** Opening Source information block **

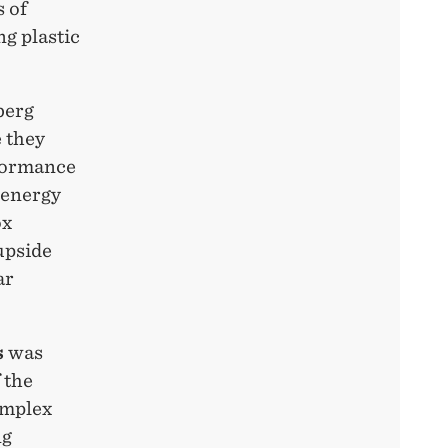
 of
g plastic
berg
e they
rformance
 energy
ox
upside
ar
s
was
 the
omplex
ng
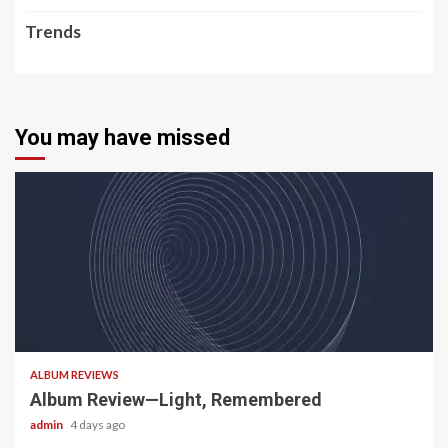
Trends
You may have missed
5 min read
ALBUM REVIEWS
Album Review—Light, Remembered
admin
4 days ago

** Closing Source information block **

## Try it
All lines from the line containing "You may have missed" through the last line of the data are to be repeated exactly; no other line belongs in the answer.

## Solution to this exercise
You may have missed
5 min read
ALBUM REVIEWS
Album Review—Light, Remembered
admin
4 days ago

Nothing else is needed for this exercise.